## [YOUR TASK]
The answer must consist only of the lines from the line with "Wil jij nú de" to the line with "dagen staat jouw", both included, exactly as they stand below.

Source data

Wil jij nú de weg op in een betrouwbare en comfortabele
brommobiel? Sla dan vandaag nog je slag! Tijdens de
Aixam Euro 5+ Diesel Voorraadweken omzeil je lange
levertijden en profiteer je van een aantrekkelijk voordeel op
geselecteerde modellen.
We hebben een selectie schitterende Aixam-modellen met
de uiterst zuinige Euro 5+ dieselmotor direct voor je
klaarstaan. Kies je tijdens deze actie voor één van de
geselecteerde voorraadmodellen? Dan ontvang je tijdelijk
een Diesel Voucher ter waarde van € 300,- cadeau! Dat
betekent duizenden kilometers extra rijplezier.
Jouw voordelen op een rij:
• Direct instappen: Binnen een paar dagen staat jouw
...
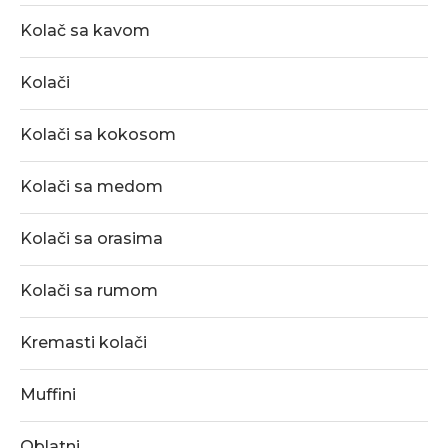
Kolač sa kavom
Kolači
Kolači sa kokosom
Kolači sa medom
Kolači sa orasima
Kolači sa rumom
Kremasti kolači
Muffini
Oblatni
--
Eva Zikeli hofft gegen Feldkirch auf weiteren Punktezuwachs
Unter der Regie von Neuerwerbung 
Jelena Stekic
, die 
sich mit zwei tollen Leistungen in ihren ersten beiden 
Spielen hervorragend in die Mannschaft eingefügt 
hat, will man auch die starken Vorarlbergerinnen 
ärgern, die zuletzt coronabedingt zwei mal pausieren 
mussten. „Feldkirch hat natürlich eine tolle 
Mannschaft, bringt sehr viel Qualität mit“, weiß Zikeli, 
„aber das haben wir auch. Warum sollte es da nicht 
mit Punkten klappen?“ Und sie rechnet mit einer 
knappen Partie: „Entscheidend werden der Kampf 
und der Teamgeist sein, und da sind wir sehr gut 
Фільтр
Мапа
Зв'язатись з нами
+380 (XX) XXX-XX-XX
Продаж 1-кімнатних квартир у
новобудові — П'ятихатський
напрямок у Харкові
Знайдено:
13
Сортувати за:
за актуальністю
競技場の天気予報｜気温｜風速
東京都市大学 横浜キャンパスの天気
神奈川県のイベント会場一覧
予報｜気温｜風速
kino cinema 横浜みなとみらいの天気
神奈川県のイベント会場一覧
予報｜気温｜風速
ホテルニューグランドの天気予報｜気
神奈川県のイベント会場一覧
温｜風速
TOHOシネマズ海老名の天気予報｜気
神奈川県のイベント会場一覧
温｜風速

## [PROBLEM SOLUTION]
Wil jij nú de weg op in een betrouwbare en comfortabele
brommobiel? Sla dan vandaag nog je slag! Tijdens de
Aixam Euro 5+ Diesel Voorraadweken omzeil je lange
levertijden en profiteer je van een aantrekkelijk voordeel op
geselecteerde modellen.
We hebben een selectie schitterende Aixam-modellen met
de uiterst zuinige Euro 5+ dieselmotor direct voor je
klaarstaan. Kies je tijdens deze actie voor één van de
geselecteerde voorraadmodellen? Dan ontvang je tijdelijk
een Diesel Voucher ter waarde van € 300,- cadeau! Dat
betekent duizenden kilometers extra rijplezier.
Jouw voordelen op een rij:
• Direct instappen: Binnen een paar dagen staat jouw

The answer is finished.